According to TMZ, Josie Harris claims in her lawsuit that Mayweather lied in an interview with Katie Couric aired two weeks before the big fight. In the interview, Mayweather said Josie was in a "drug-fuelled rage" one night in 2010 and that this caused a violent incident between them. One of Mayweather and Harris' children witnessed and reported the incident to the police, and Mayweather ultimately served jail time for domestic violence.

Mayweather's public interview serves as a reminder about the importance of keeping your legal matters and your opinions about your former spouse private. In Mayweather's case, disparaging your former spouse by e-mail, text, or social media can compromise your claims for child custody and access.

Throughout Canada, the best interest of the children is the governing principle when determining the issues of custody, access and/or a parenting schedule.
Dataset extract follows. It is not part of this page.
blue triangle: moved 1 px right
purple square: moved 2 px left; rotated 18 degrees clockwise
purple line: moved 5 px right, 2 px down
A Court may terminate access visits altogether if any of the following factors are established:

  1. Long term harassment and harmful behaviours towards the custodial parent causing that parent and the child stress and/or fear;
  2. History of violence; unpredictable, uncontrollable behaviour; alcohol, drug abuse which has been witnessed by the child and/or presents a risk to the child's safety and well-being;
  3. Extreme parental alienation;
  4. Ongoing severe denigration of the other parent;
  5. Lack of relationship or attachment between the non-custodial parent and child;
  6. Neglect or abuse to a child on the access visits; and
  7. Older children's wishes and preferences to terminate access.
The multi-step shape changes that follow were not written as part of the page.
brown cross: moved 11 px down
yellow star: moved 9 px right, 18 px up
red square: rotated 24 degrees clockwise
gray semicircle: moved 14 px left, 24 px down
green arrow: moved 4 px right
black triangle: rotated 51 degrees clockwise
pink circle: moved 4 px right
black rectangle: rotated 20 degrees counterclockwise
If Mayweather and his children resided in Ontario, a Court might consider Mayweather's original violent abuse of Harris and the ongoing public commentary on the matter to be sufficiently serious to terminate access. Family law disputes can be very stressful, but airing this frustration in a public setting like Facebook, Twitter or on television suggests that a parent is either unwilling or unable to put the best interests of the children before the parent's own interests. Courts can and will review screenshots of inappropriate text messages and Facebook updates as evidence against a parent who is applying for custody or access.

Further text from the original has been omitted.